_Aim of the task_
Go through the material below, noting each line where the string "Mesa" appears, and give only the total.

_Material shown_

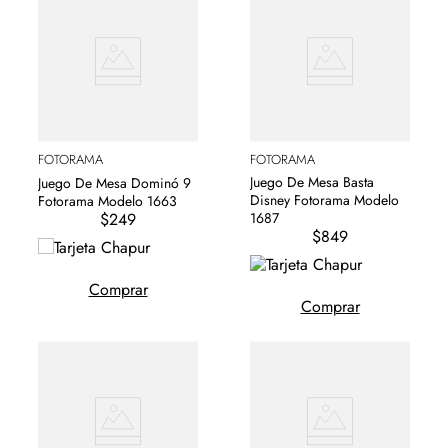
FOTORAMA
FOTORAMA
Juego De Mesa Basta
Juego De Mesa Dominó 9
Disney Fotorama Modelo
Fotorama Modelo 1663
$249
1687
$849
Comprar
Comprar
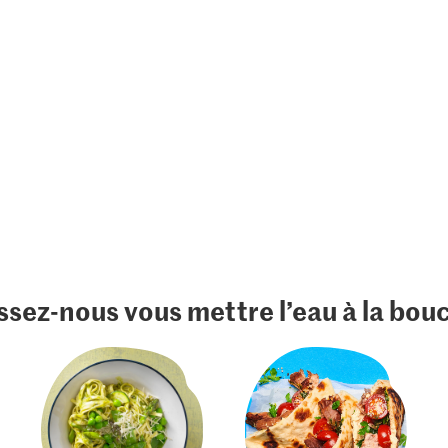
ssez-nous vous mettre l’eau à la bou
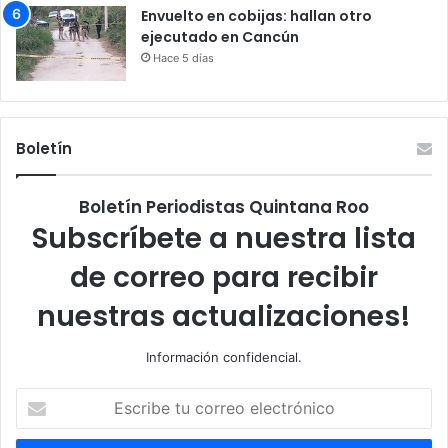
Envuelto en cobijas: hallan otro
ejecutado en Cancún
Hace 5 días
Boletín
Boletín Periodistas Quintana Roo
Subscríbete a nuestra lista
de correo para recibir
nuestras actualizaciones!
Información confidencial.
Escribe
tu
correo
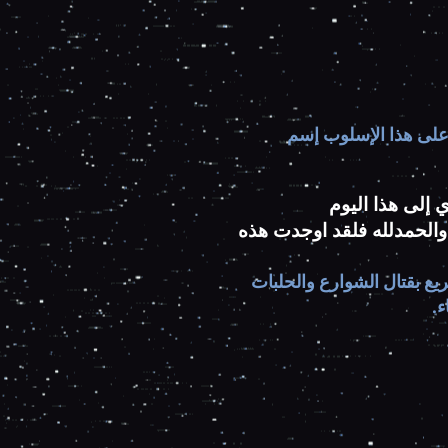
على هذا الإسلوب إسم
والحمدلله فلقد اوجدت هذه
ريع بقتال الشوارع والحلبات
ء.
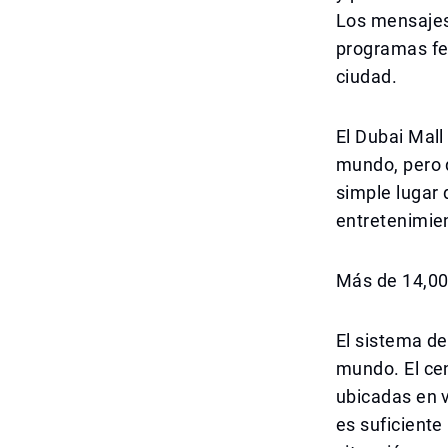
Los mensajes 
programas fe
ciudad.
El Dubai Mall
mundo, pero 
simple lugar 
entretenimien
Más de 14,00
El sistema de
mundo. El ce
ubicadas en v
es suficiente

_Answer to this exercise_
2